***** GIVEN DATA

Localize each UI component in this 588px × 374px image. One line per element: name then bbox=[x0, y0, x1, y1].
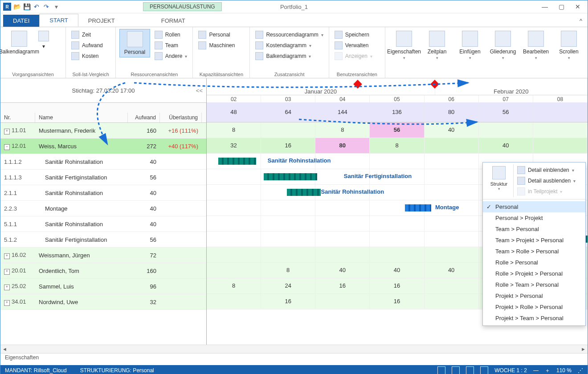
status-view4-icon[interactable] bbox=[480, 366, 488, 374]
col-name[interactable]: Name bbox=[35, 113, 128, 122]
expand-toggle[interactable]: + bbox=[4, 269, 10, 275]
status-zoom[interactable]: 110 % bbox=[556, 367, 572, 374]
gantt-row[interactable]: 321680840 bbox=[207, 138, 588, 154]
kap-maschinen-button[interactable]: Maschinen bbox=[196, 41, 237, 50]
zeit-button[interactable]: Zeit bbox=[69, 30, 105, 40]
expand-toggle[interactable]: + bbox=[4, 300, 10, 306]
balkendiagramm-button[interactable]: Balkendiagramm bbox=[4, 29, 34, 57]
struktur-option[interactable]: Personal > Projekt bbox=[483, 212, 585, 224]
context-tab-personalauslastung[interactable]: PERSONALAUSLASTUNG bbox=[143, 2, 222, 11]
gliederung-button[interactable]: Gliederung▾ bbox=[488, 29, 518, 63]
detail-ausblenden-button[interactable]: Detail ausblenden bbox=[515, 176, 582, 186]
table-row[interactable]: +16.02Weissmann, Jürgen72 bbox=[0, 248, 206, 263]
struktur-option[interactable]: Rolle > Team > Personal bbox=[483, 279, 585, 290]
balkendiagramm-zusatz-button[interactable]: Balkendiagramm bbox=[253, 51, 325, 61]
balkendiagramm-split-button[interactable]: ▾ bbox=[37, 29, 50, 51]
table-row[interactable]: +25.02Sammel, Luis96 bbox=[0, 279, 206, 294]
struktur-option[interactable]: Team > Rolle > Personal bbox=[483, 246, 585, 257]
ressourcendiagramm-button[interactable]: Ressourcendiagramm bbox=[253, 30, 325, 40]
table-row[interactable]: 1.1.1.3Sanitär Fertiginstallation56 bbox=[0, 170, 206, 185]
col-ueberlastung[interactable]: Überlastung bbox=[160, 113, 202, 122]
team-button[interactable]: Team bbox=[153, 41, 189, 50]
bearbeiten-button[interactable]: Bearbeiten▾ bbox=[521, 29, 551, 63]
gantt-cell: 40 bbox=[425, 122, 479, 138]
gantt-bar[interactable] bbox=[264, 173, 317, 180]
expand-toggle[interactable]: + bbox=[4, 253, 10, 259]
struktur-option[interactable]: Team > Personal bbox=[483, 224, 585, 235]
zoom-out-icon[interactable]: ― bbox=[533, 367, 539, 374]
kosten-button[interactable]: Kosten bbox=[69, 51, 105, 61]
tab-datei[interactable]: DATEI bbox=[3, 15, 39, 27]
struktur-option[interactable]: Projekt > Rolle > Personal bbox=[483, 301, 585, 313]
status-woche[interactable]: WOCHE 1 : 2 bbox=[494, 367, 527, 374]
personal-button[interactable]: Personal bbox=[119, 29, 150, 57]
table-row[interactable]: +20.01Ordentlich, Tom160 bbox=[0, 263, 206, 279]
expand-toggle[interactable]: + bbox=[4, 129, 10, 134]
status-view1-icon[interactable] bbox=[437, 366, 445, 374]
gantt-bar[interactable] bbox=[405, 204, 432, 211]
properties-panel-header[interactable]: Eigenschaften bbox=[0, 353, 588, 365]
anzeigen-button[interactable]: Anzeigen bbox=[333, 51, 374, 61]
zoom-in-icon[interactable]: ＋ bbox=[545, 367, 550, 374]
gantt-cell: 80 bbox=[315, 138, 370, 153]
struktur-option[interactable]: Team > Projekt > Personal bbox=[483, 235, 585, 246]
minimize-button[interactable]: ― bbox=[542, 3, 548, 10]
struktur-button[interactable]: Struktur▾ bbox=[485, 164, 514, 197]
table-row[interactable]: 2.2.3Montage40 bbox=[0, 201, 206, 216]
scrollen-button[interactable]: Scrollen▾ bbox=[554, 29, 584, 63]
redo-icon[interactable]: ↷ bbox=[42, 3, 50, 11]
speichern-button[interactable]: Speichern bbox=[333, 30, 374, 40]
maximize-button[interactable]: ▢ bbox=[559, 3, 564, 10]
scroll-right-icon[interactable]: ► bbox=[581, 346, 586, 352]
einfügen-button[interactable]: Einfügen▾ bbox=[455, 29, 485, 63]
verwalten-button[interactable]: Verwalten bbox=[333, 41, 374, 50]
table-row[interactable]: −12.01Weiss, Marcus272+40 (117%) bbox=[0, 138, 206, 154]
rollen-button[interactable]: Rollen bbox=[153, 30, 189, 40]
col-aufwand[interactable]: Aufwand bbox=[128, 113, 160, 122]
detail-einblenden-button[interactable]: Detail einblenden bbox=[515, 165, 582, 175]
scroll-left-icon[interactable]: ◄ bbox=[2, 346, 7, 352]
kap-personal-button[interactable]: Personal bbox=[196, 30, 237, 40]
gantt-bar[interactable] bbox=[218, 158, 257, 165]
struktur-option[interactable]: Rolle > Projekt > Personal bbox=[483, 268, 585, 279]
table-row[interactable]: +34.01Nordwind, Uwe32 bbox=[0, 294, 206, 310]
sum-cell bbox=[533, 102, 588, 122]
close-button[interactable]: ✕ bbox=[575, 3, 580, 10]
tab-format[interactable]: FORMAT bbox=[151, 15, 195, 27]
gantt-bar[interactable] bbox=[287, 189, 321, 196]
open-icon[interactable]: 📂 bbox=[13, 3, 21, 11]
table-row[interactable]: 5.1.1Sanitär Rohinstallation40 bbox=[0, 216, 206, 232]
save-icon[interactable]: 💾 bbox=[23, 3, 31, 11]
aufwand-button[interactable]: Aufwand bbox=[69, 41, 105, 50]
eigenschaften-button[interactable]: Eigenschaften▾ bbox=[389, 29, 419, 63]
kostendiagramm-button[interactable]: Kostendiagramm bbox=[253, 41, 325, 50]
col-nr[interactable]: Nr. bbox=[0, 113, 35, 122]
table-row[interactable]: +11.01Mustermann, Frederik160+16 (111%) bbox=[0, 123, 206, 138]
expand-toggle[interactable]: − bbox=[4, 144, 10, 150]
struktur-option[interactable]: Personal bbox=[483, 201, 585, 212]
zeitplan-button[interactable]: Zeitplan▾ bbox=[422, 29, 452, 63]
tab-projekt[interactable]: PROJEKT bbox=[78, 15, 125, 27]
expand-toggle[interactable]: + bbox=[4, 285, 10, 290]
status-view2-icon[interactable] bbox=[452, 366, 460, 374]
qat-more-icon[interactable]: ▾ bbox=[52, 3, 60, 11]
status-view3-icon[interactable] bbox=[466, 366, 474, 374]
andere-button[interactable]: Andere bbox=[153, 51, 189, 61]
table-row[interactable]: 5.1.2Sanitär Fertiginstallation56 bbox=[0, 232, 206, 248]
table-row[interactable]: 1.1.1.2Sanitär Rohinstallation40 bbox=[0, 154, 206, 170]
in-teilprojekt-button[interactable]: in Teilprojekt bbox=[515, 187, 582, 196]
cell-name: Weissmann, Jürgen bbox=[35, 252, 128, 259]
undo-icon[interactable]: ↶ bbox=[33, 3, 41, 11]
table-row[interactable]: 2.1.1Sanitär Rohinstallation40 bbox=[0, 185, 206, 201]
cell-name: Sanitär Rohinstallation bbox=[35, 190, 128, 196]
status-mandant: MANDANT: Rillsoft_Cloud bbox=[5, 367, 67, 374]
collapse-left-button[interactable]: << bbox=[196, 87, 203, 94]
gantt-cell: 8 bbox=[370, 138, 424, 153]
struktur-option[interactable]: Rolle > Personal bbox=[483, 257, 585, 268]
status-resize-icon[interactable]: ⋰ bbox=[578, 367, 583, 374]
ribbon-collapse-icon[interactable]: ^ bbox=[574, 15, 588, 27]
tab-start[interactable]: START bbox=[39, 14, 78, 27]
gantt-row[interactable]: 885640 bbox=[207, 122, 588, 138]
struktur-option[interactable]: Projekt > Team > Personal bbox=[483, 313, 585, 324]
struktur-option[interactable]: Projekt > Personal bbox=[483, 290, 585, 301]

**********

AIM OF THE EXERCISE: Only the lines containing the string "Eigenschaften" are needed; pull them out of the records.

TASK ANSWER:
properties-panel-header[interactable]: Eigenschaften bbox=[0, 353, 588, 365]
eigenschaften-button[interactable]: Eigenschaften▾ bbox=[389, 29, 419, 63]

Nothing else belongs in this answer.